European officials insist the deadline of next Friday is not an ultimatum to Prime Minister Boris Johnson’s government but a simple fact of Brussels’ diplomatic calendar.
British and EU negotiators will need a jointly-agreed legal text by then to show to EU capitals ahead of the October 17-18 European Council summit.
Most European diplomats are sceptical that such a detailed deal can be drawn up in time, despite intense ongoing technical discussions with the British side.
And if the deadline is not met, Johnson will either have to request a Brexit extension or see Britain quit the bloc without a deal.

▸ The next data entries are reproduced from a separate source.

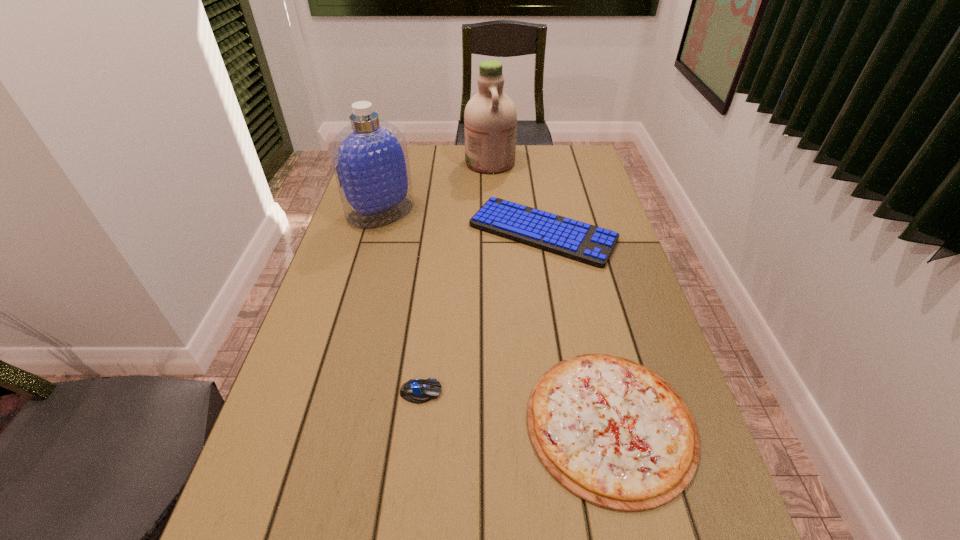 Find the location of a particular element. vacant space situated 0.090m on the front of the left cleansing agent is located at coordinates (370, 250).

This screenshot has height=540, width=960. I want to click on blank space located 0.360m on the back of the computer keyboard, so click(x=528, y=150).

Locate an element on the screen. The width and height of the screenshot is (960, 540). vacant space located 0.200m on the button side of the computer mouse is located at coordinates (538, 392).

Identify the location of vacant region located 0.240m on the left of the pizza. Image resolution: width=960 pixels, height=540 pixels. (406, 423).

What are the coordinates of `object located in the far edge section of the desktop` in the screenshot? It's located at (490, 118).

I want to click on object situated at the left edge, so click(x=370, y=160).

At what (x,y) coordinates should I click in order to perform the action: click on computer keyboard at the right edge. Please return your answer as a coordinate pair (x, y). This screenshot has height=540, width=960. Looking at the image, I should click on (579, 241).

Image resolution: width=960 pixels, height=540 pixels. What are the coordinates of `pizza located in the right edge section of the desktop` in the screenshot? It's located at (614, 433).

The height and width of the screenshot is (540, 960). In the image, there is a desktop. What are the coordinates of `vacant space at the far edge` in the screenshot? It's located at (438, 157).

Find the location of a particular element. Image resolution: width=960 pixels, height=540 pixels. free space at the left edge is located at coordinates (326, 498). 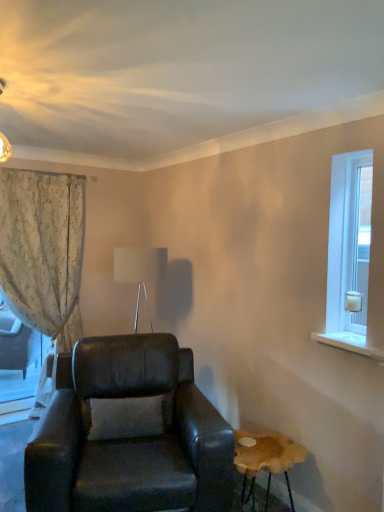 Question: Would you say clear glass door at right is to the left or to the right of wooden stool at lower right in the picture?

Choices:
 (A) left
 (B) right

Answer: (B)

Question: Choose the correct answer: Is clear glass door at right inside wooden stool at lower right or outside it?

Choices:
 (A) inside
 (B) outside

Answer: (B)

Question: Which object is positioned farthest from the leather armchair at center?

Choices:
 (A) floral fabric curtain at left
 (B) wooden stool at lower right
 (C) white fabric lampshade at upper center
 (D) clear glass door at right

Answer: (D)

Question: Which is farther from the wooden stool at lower right?

Choices:
 (A) white fabric lampshade at upper center
 (B) floral fabric curtain at left
 (C) leather armchair at center
 (D) clear glass door at right

Answer: (B) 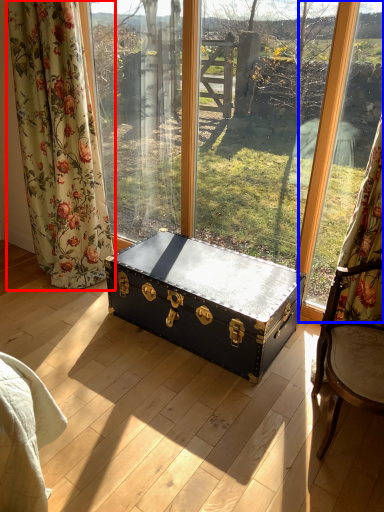 Question: Which point is closer to the camera, curtain (highlighted by a red box) or window frame (highlighted by a blue box)?

Choices:
 (A) curtain
 (B) window frame

Answer: (B) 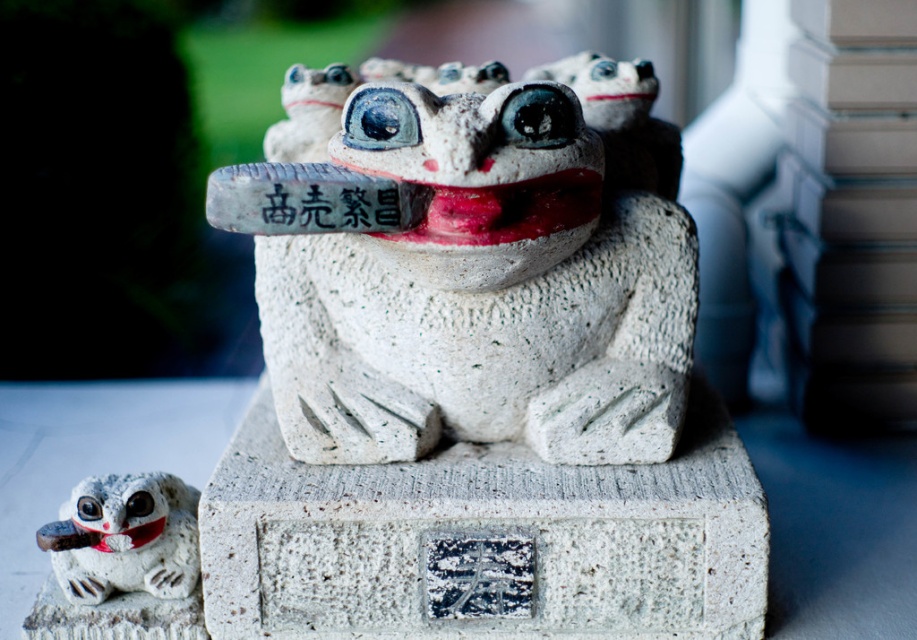 Which is behind, point (466, 250) or point (155, 548)?

The point (155, 548) is more distant.

Who is more forward, (507, 435) or (50, 531)?

Positioned in front is point (50, 531).

Identify the location of white stone frog at center. This screenshot has width=917, height=640. (484, 285). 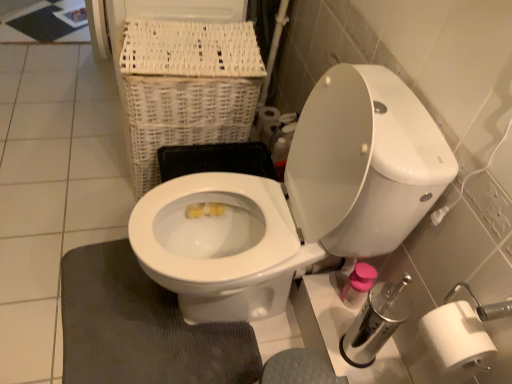 Question: Choose the correct answer: Is dark gray textured bath mat at lower left inside white matte toilet paper at right or outside it?

Choices:
 (A) inside
 (B) outside

Answer: (B)

Question: In terms of size, does dark gray textured bath mat at lower left appear bigger or smaller than white matte toilet paper at right?

Choices:
 (A) big
 (B) small

Answer: (A)

Question: Which object is positioned closest to the dark gray textured bath mat at lower left?

Choices:
 (A) white wicker basket at upper left
 (B) white glossy toilet at center
 (C) white matte toilet paper at right

Answer: (B)

Question: Which object is the farthest from the white matte toilet paper at right?

Choices:
 (A) white wicker basket at upper left
 (B) white glossy toilet at center
 (C) dark gray textured bath mat at lower left

Answer: (C) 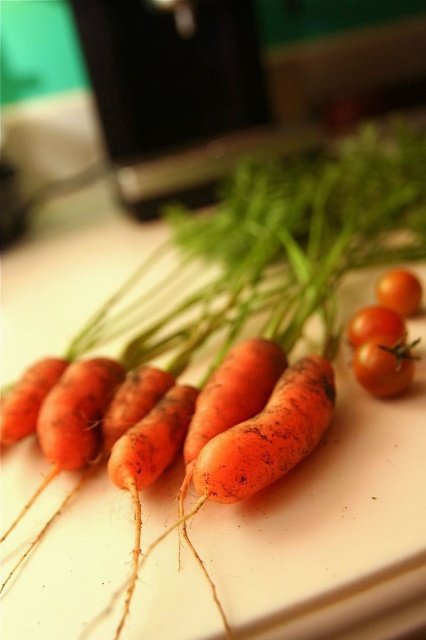 Question: Which object is farther from the camera taking this photo?

Choices:
 (A) glossy orange tomato at center right
 (B) orange rough carrot at center
 (C) glossy red tomato at lower right

Answer: (A)

Question: Does orange matte carrot at center have a greater width compared to glossy orange tomato at center right?

Choices:
 (A) no
 (B) yes

Answer: (B)

Question: Can you confirm if orange rough carrot at center is bigger than glossy cherry tomato at center?

Choices:
 (A) no
 (B) yes

Answer: (B)

Question: Which of the following is the closest to the observer?

Choices:
 (A) orange rough carrot at center
 (B) glossy cherry tomato at center
 (C) glossy orange tomato at center right

Answer: (A)

Question: Estimate the real-world distances between objects in this image. Which object is closer to the glossy red tomato at lower right?

Choices:
 (A) glossy cherry tomato at center
 (B) orange matte carrot at center
 (C) glossy orange tomato at center right
 (D) orange rough carrot at center

Answer: (A)

Question: Is orange matte carrot at center smaller than glossy orange tomato at center right?

Choices:
 (A) yes
 (B) no

Answer: (B) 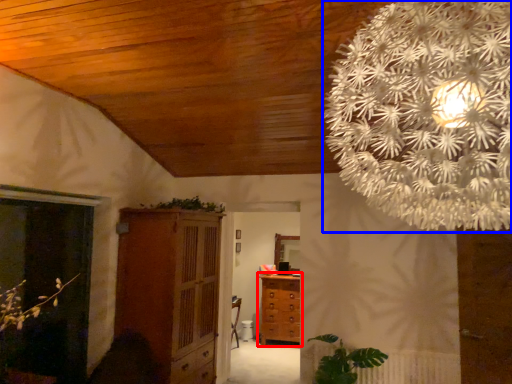 Question: Which point is closer to the camera, chest of drawers (highlighted by a red box) or flower (highlighted by a blue box)?

Choices:
 (A) chest of drawers
 (B) flower

Answer: (B) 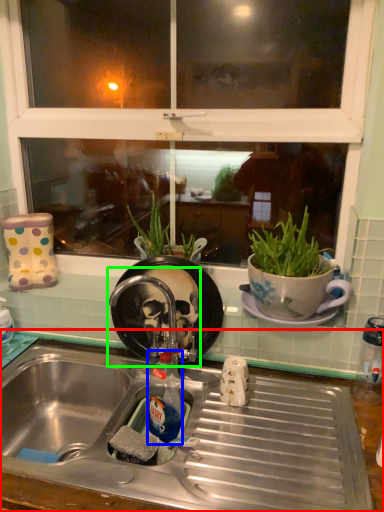 Question: Considering the real-world distances, which object is farthest from desk (highlighted by a red box)? bottle (highlighted by a blue box) or faucet (highlighted by a green box)?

An official at the European Council, which represents member states, confirmed that its administrative chief had warned EU ambassadors about the Friday cut-off.
“The secretary general did not impose an ultimatum but noted that we need clarity before the end of next week if the European Council is to succeed,” the official said.
A senior European official confirmed the timeline to AFP, adding that the draft legal text must be agreed between the UK side and EU negotiator Michel Barnier’s team.
This seems a tall order, especially since European officials refuse to characterise the ongoing talks as “negotiations” at all, describing them as a technical dialogue.
Britain’s timeframe to persuade the EU that negotiations are worthwhile may be even tighter than the next Friday deadline would suggest. Johnson’s diplomatic “sherpa” David Frost is in Brussels for talks with Barnier’s team but no date has been set for Britain’s Brexit minister Stephen Barclay to come.
Frost brought with him a British proposal that would see measures put in place to ease trade on the Irish border when Great Britain and Northern Ireland leave the EU customs union.
This would mean removing the so-called “Irish backstop” which under a previous rejected withdrawal agreement would have seen the UK remain in the customs bloc, a key British demand.
But Brussels and Dublin are deeply sceptical of the idea, and senior European officials and diplomats warned that deep disagreements remain over Johnson’s backstop alternatives.
Published in The Express Tribune, October 5th, 2019.